It is exquisitely painful to be writing in the short-prose form for Mark Rucker…again. It was one of his favorite things to make me do. On long car rides, he would drive and I would read aloud and write on command. Our prose only resulted in incomplete picaresques, a fragment of a faux-Moliere called School for Fems, and one filthy full-length solo piece which Mark directed at Josie’s Cabaret in San Francisco called “Dr. Scheie’s Traffic School.”
One road trip in 1989 went from Santa Cruz to New Haven via Las Vegas, Quebec City, Provincetown, and Fire Island. Several were Key West round trips. Another was by bus and tramp steamer from Jerusalem to Mykonos via Haifa, Cyprus, and Crete. We were in the middle of creating another one-man show by Peter Sinn Nachtrieb; we had finished a June residency at Berkeley Rep’s Ground Floor in preparation for a 2016 opening at Theater Artaud. Mark was to have picked me up for rehearsal the morning he died.

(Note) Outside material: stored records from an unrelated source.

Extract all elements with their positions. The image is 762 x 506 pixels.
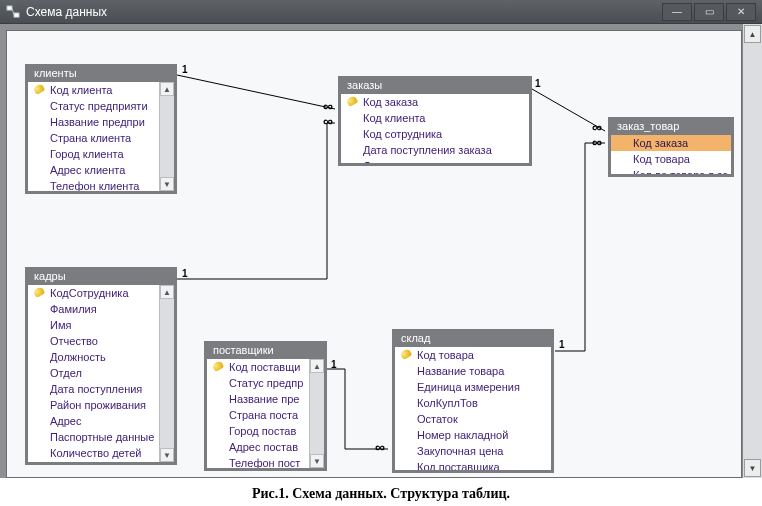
field-item[interactable]: КодСотрудника xyxy=(28,285,174,301)
table-title[interactable]: кадры xyxy=(28,267,174,285)
app-window: Схема данных — ▭ ✕ 1 ∞ 1 ∞ 1 ∞ 1 ∞ 1 ∞ xyxy=(0,0,762,478)
table-body: Код заказаКод клиентаКод сотрудникаДата … xyxy=(341,94,529,163)
field-item[interactable]: Кол-во товара в за xyxy=(611,167,731,174)
field-item[interactable]: Фамилия xyxy=(28,301,174,317)
scroll-up-icon[interactable]: ▲ xyxy=(160,285,174,299)
scroll-up-icon[interactable]: ▲ xyxy=(160,82,174,96)
field-item[interactable]: Адрес постав xyxy=(207,439,324,455)
field-item[interactable]: Город постав xyxy=(207,423,324,439)
field-item[interactable]: Код заказа xyxy=(341,94,529,110)
titlebar[interactable]: Схема данных — ▭ ✕ xyxy=(0,0,762,24)
table-title[interactable]: поставщики xyxy=(207,341,324,359)
field-item[interactable]: Код товара xyxy=(395,347,551,363)
field-item[interactable]: Страна поста xyxy=(207,407,324,423)
field-item[interactable]: Дата поступления xyxy=(28,381,174,397)
scroll-down-button[interactable]: ▼ xyxy=(744,459,761,477)
scroll-down-icon[interactable]: ▼ xyxy=(160,177,174,191)
inner-scrollbar[interactable]: ▲▼ xyxy=(159,285,174,462)
scroll-up-button[interactable]: ▲ xyxy=(744,25,761,43)
field-item[interactable]: Дата рождения xyxy=(28,461,174,462)
table-title[interactable]: заказы xyxy=(341,76,529,94)
field-item[interactable]: Город клиента xyxy=(28,146,174,162)
table-body: Код клиентаСтатус предприятиНазвание пре… xyxy=(28,82,174,191)
table-title[interactable]: клиенты xyxy=(28,64,174,82)
relationships-icon xyxy=(6,5,20,19)
field-item[interactable]: Номер накладной xyxy=(395,427,551,443)
diagram-canvas-outer: 1 ∞ 1 ∞ 1 ∞ 1 ∞ 1 ∞ клиенты Код клиентаС… xyxy=(0,24,742,478)
scroll-down-icon[interactable]: ▼ xyxy=(160,448,174,462)
field-item[interactable]: Адрес xyxy=(28,413,174,429)
field-item[interactable]: Остаток xyxy=(395,411,551,427)
rel-many: ∞ xyxy=(592,134,602,150)
field-item[interactable]: Статус предприяти xyxy=(28,98,174,114)
minimize-button[interactable]: — xyxy=(662,3,692,21)
table-body: Код заказаКод товараКол-во товара в за xyxy=(611,135,731,174)
table-title[interactable]: заказ_товар xyxy=(611,117,731,135)
field-item[interactable]: Количество детей xyxy=(28,445,174,461)
field-item[interactable]: Адрес клиента xyxy=(28,162,174,178)
field-item[interactable]: Код заказа xyxy=(611,135,731,151)
field-item[interactable]: Страна клиента xyxy=(28,130,174,146)
svg-rect-1 xyxy=(14,12,19,16)
vertical-scrollbar[interactable]: ▲ ▼ xyxy=(742,24,762,478)
scroll-up-icon[interactable]: ▲ xyxy=(310,359,324,373)
close-button[interactable]: ✕ xyxy=(726,3,756,21)
field-item[interactable]: Название товара xyxy=(395,363,551,379)
field-item[interactable]: Закупочная цена xyxy=(395,443,551,459)
table-order-goods[interactable]: заказ_товар Код заказаКод товараКол-во т… xyxy=(608,117,734,177)
field-item[interactable]: Код товара xyxy=(611,151,731,167)
inner-scrollbar[interactable]: ▲▼ xyxy=(309,359,324,468)
table-body: Код поставщиСтатус предпрНазвание преСтр… xyxy=(207,359,324,468)
rel-one: 1 xyxy=(331,359,337,370)
field-item[interactable]: Телефон пост xyxy=(207,455,324,468)
field-item[interactable]: Паспортные данные xyxy=(28,429,174,445)
table-stock[interactable]: склад Код товараНазвание товараЕдиница и… xyxy=(392,329,554,473)
rel-one: 1 xyxy=(559,339,565,350)
scroll-track[interactable] xyxy=(743,44,762,458)
field-item[interactable]: Единица измерения xyxy=(395,379,551,395)
window-title: Схема данных xyxy=(26,5,107,19)
rel-many: ∞ xyxy=(323,113,333,129)
field-item[interactable]: Район проживания xyxy=(28,397,174,413)
field-item[interactable]: Название предпри xyxy=(28,114,174,130)
rel-many: ∞ xyxy=(323,98,333,114)
field-item[interactable]: Статус предпр xyxy=(207,375,324,391)
field-item[interactable]: Дата поступления заказа xyxy=(341,142,529,158)
table-body: Код товараНазвание товараЕдиница измерен… xyxy=(395,347,551,470)
field-item[interactable]: КолКуплТов xyxy=(395,395,551,411)
maximize-button[interactable]: ▭ xyxy=(694,3,724,21)
figure-caption: Рис.1. Схема данных. Структура таблиц. xyxy=(0,478,762,506)
table-orders[interactable]: заказы Код заказаКод клиентаКод сотрудни… xyxy=(338,76,532,166)
field-item[interactable]: Телефон клиента xyxy=(28,178,174,191)
field-item[interactable]: Название пре xyxy=(207,391,324,407)
field-item[interactable]: Код поставщи xyxy=(207,359,324,375)
field-item[interactable]: Отчество xyxy=(28,333,174,349)
rel-one: 1 xyxy=(535,78,541,89)
table-staff[interactable]: кадры КодСотрудникаФамилияИмяОтчествоДол… xyxy=(25,267,177,465)
field-item[interactable]: Имя xyxy=(28,317,174,333)
field-item[interactable]: Код сотрудника xyxy=(341,126,529,142)
field-item[interactable]: Должность xyxy=(28,349,174,365)
field-item[interactable]: Код клиента xyxy=(28,82,174,98)
rel-many: ∞ xyxy=(375,439,385,455)
inner-scrollbar[interactable]: ▲▼ xyxy=(159,82,174,191)
table-body: КодСотрудникаФамилияИмяОтчествоДолжность… xyxy=(28,285,174,462)
field-item[interactable]: Дата выполнения заказа xyxy=(341,158,529,163)
svg-rect-0 xyxy=(7,5,12,9)
rel-one: 1 xyxy=(182,268,188,279)
field-item[interactable]: Код клиента xyxy=(341,110,529,126)
table-suppliers[interactable]: поставщики Код поставщиСтатус предпрНазв… xyxy=(204,341,327,471)
diagram-canvas[interactable]: 1 ∞ 1 ∞ 1 ∞ 1 ∞ 1 ∞ клиенты Код клиентаС… xyxy=(6,30,742,478)
rel-one: 1 xyxy=(182,64,188,75)
scroll-down-icon[interactable]: ▼ xyxy=(310,454,324,468)
rel-many: ∞ xyxy=(592,119,602,135)
field-item[interactable]: Отдел xyxy=(28,365,174,381)
field-item[interactable]: Код поставщика xyxy=(395,459,551,470)
svg-line-2 xyxy=(12,8,14,14)
table-title[interactable]: склад xyxy=(395,329,551,347)
table-clients[interactable]: клиенты Код клиентаСтатус предприятиНазв… xyxy=(25,64,177,194)
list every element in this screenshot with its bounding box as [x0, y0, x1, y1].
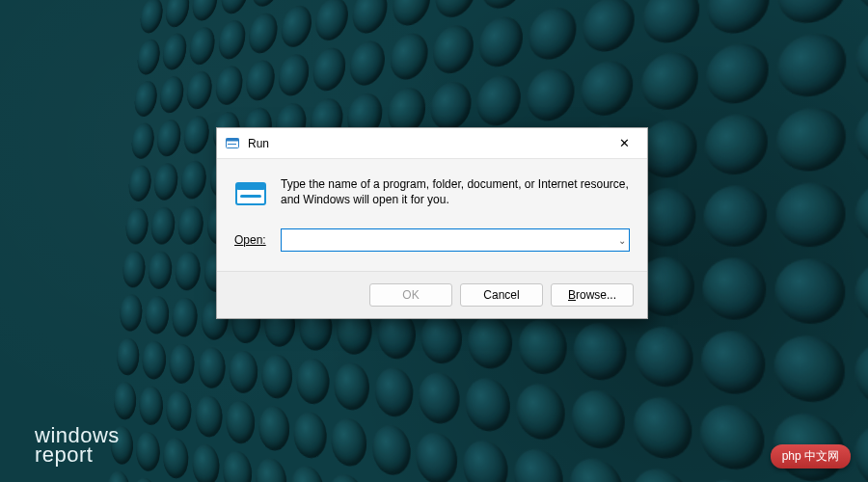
dialog-body: Type the name of a program, folder, docu… — [217, 159, 647, 271]
dialog-description: Type the name of a program, folder, docu… — [281, 176, 630, 207]
titlebar: Run ✕ — [217, 128, 647, 159]
open-input[interactable] — [281, 228, 630, 252]
run-dialog-icon — [234, 178, 267, 211]
open-combobox[interactable]: ⌄ — [281, 228, 630, 252]
ok-button[interactable]: OK — [369, 283, 452, 307]
dialog-title: Run — [248, 137, 603, 150]
run-titlebar-icon — [225, 136, 240, 151]
watermark-php-cn: php 中文网 — [771, 444, 851, 469]
cancel-button[interactable]: Cancel — [460, 283, 543, 307]
svg-rect-2 — [228, 144, 236, 145]
run-dialog: Run ✕ Type the name of a program, folder… — [216, 127, 648, 319]
open-label: Open: — [234, 233, 269, 247]
watermark-windows-report: windows report — [35, 426, 120, 465]
svg-rect-1 — [227, 138, 239, 141]
browse-button[interactable]: Browse... — [551, 283, 634, 307]
close-button[interactable]: ✕ — [603, 129, 645, 158]
svg-rect-4 — [236, 183, 265, 190]
dialog-footer: OK Cancel Browse... — [217, 271, 647, 318]
close-icon: ✕ — [619, 137, 630, 149]
svg-rect-5 — [240, 195, 261, 198]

In and around those two plays were his big, brilliant productions of the world’s dramatic masterpieces. I was lucky enough to act in some of them. In James Magruder’s translation of Imaginary Invalid at Yale Rep, wildly ahead of its time, Veanne Cox appeared as Hillary Clinton; the New York Times loathed it. I played Mistress Quickly at Shakespeare Santa Cruz in 1994 when Mark and I comprised the artistic directorship. He attracted the very brightest of designers: Kevin Adams, Mark Wendland, and Katherine B. Roth created a trailer-park Windsor, and I wore a mustache and halter, and was unlocate-ably trans. The Birkenstocked Santa Cruz bourgeoisie chased us naked and bleeding up Highway 1 to San Francisco. He let me play Mercutio, a mourning gift, opposite Adam Scott’s Romeo at Cal Shakes, and later Feste, playing “Don’t Cry For Me Argentina” on a trombone while rollerskating on a wet rake.
Like many people who ultimately realized that they were in fact truly loved by Mark, I initially thought he couldn’t stand me. That glare. The lack of affect. The big brown eyes filled with what was certainly silent, superior judgment, and a little bit of reined-in disgust. Mark sometimes expressed unbridled joy by a scowl softening into a frown. He himself called this involuntary accidental veneer “malign in repose.”
Then, almost overnight, we became Epic Best Friends. I was in downtown Los Angeles doing my first Equity gig, playing Damis in a 1986 Tartuffe starring Roy Cohn, Lucille Bluth, and Bride of Chucky (respectively Leibman, Walter, Tilly). Mark and I went out every night after the show for months, visiting every gay bar in Los Angeles County, a pursuit we called “indexing.” We drank. We developed a vocabulary so rococo I can’t even. There will be much written, I guess, about his immaculate sense of style, but what actually made him smile was the inverse of all that good taste, that for which we coined the adjective “swappy.”
One day in San Francisco outside the Castro Theater where Mark’s film Die Mommie Die! was screening after its premiere at Sundance, Armistead Maupin told me that Mark had called me his best friend. I could not have been more proud. Indeed: Epic Best Friends.
Danny Scheie
Actor
Costa Mesa, September, 2015
Mark and I met when he directed my play Hold Please at South Coast Rep a million years ago.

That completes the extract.